The financial crisis that collapsed Asian economies in mid-1997 and then bounced around the world was a distant sideshow to most Americans until it reached Wall Street. One year later, when Russia defaulted and Brazil was engulfed by the investor panic, US financial markets plunged too, and some major American banks and brokerages were at risk (as a result of lending billions to such magical schemes as Long-Term Capital Management, the wildly overleveraged hedge fund that went bust). The Federal Reserve rushed to the fire, supervised a forgiving bailout for Long-Term Capital and swiftly cut interest rates three times to restore confidence. The giddy boom resumed, but the US establishment was rattled. Led by the President, important voices from financial and academic circles began to talk earnestly about the need to reform the global financial system. “A new international financial architecture,” they called it.
Nothing has been reformed. Three years after the turmoil and destruction began, the world’s unstable financial system remains unchanged and, therefore, still vulnerable to all the excesses of unregulated capitalism that nearly brought it down. Another savage crisis is very likely to occur, somewhere or another, and millions of innocent bystanders will, once again, find themselves wiped out by the blind force of global finance, with its reckless, manic appetite for greater returns. For instance, because global flows of capital are now freed of any moderating controls by national governments, they can surge into a promising “emerging market” like Mexico or Indonesia, overwhelm it with easy money lent short-term for quick profits, then rush out overnight, collapsing the currency and economy. Major speculators, meanwhile, operating from unregulated offshore banking centers, gang up to attack vulnerable currencies from Britain to Malaysia and reap enormous windfalls by forcing them into costly, often exaggerated devaluations. An embattled country like Brazil is compelled to seek the protection of the International Monetary Fund, which will demand an austerity policy to restore the confidence of global investors (the very people whose panicky flight triggered the crisis). These and other destabilizing features of the free-market “architecture” are among the problems that have not been fixed.
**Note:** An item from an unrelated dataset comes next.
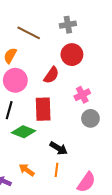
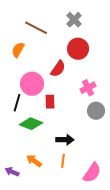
gray cross: (68, 25) -> (74, 20), turned -35
pink circle: (15, 80) -> (32, 84), moved
red rectangle: (43, 109) -> (50, 102), size x0.6
black arrow: (59, 148) -> (65, 140), turned -30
When another crisis does occur (perhaps closer to home), it will confirm the dereliction of the “responsibles.”
So the burden of reform devolves to others–those diverse voices around the world who are uniting now in a movement to challenge the corporate-capitalist version of globalization. These active citizens, of course, have very little power to change things themselves, except their intelligence and spirit, plus an ability to arouse the broader public. This new international movement understands that the maladies of global finance go deeper than recurring crises and the danger of a total breakdown. For decades, the poorer countries have lived with harsh dictation from global capital about what economic plans their governments may or may not pursue in behalf of citizens, with brutal discipline if they stray. The cheerleaders describe this as globalization’s “golden straitjacket”–follow our orders, and we will make you rich (someday)–but people in most societies are learning that the consequences for humanity are often quite leaden. Some people do get rich, of course, or gain wage incomes. But as millions learned in Southeast Asia, their escape from poverty was a temporary thing, hostage to the anxieties of distant investors who are oblivious to their individual efforts and aspirations.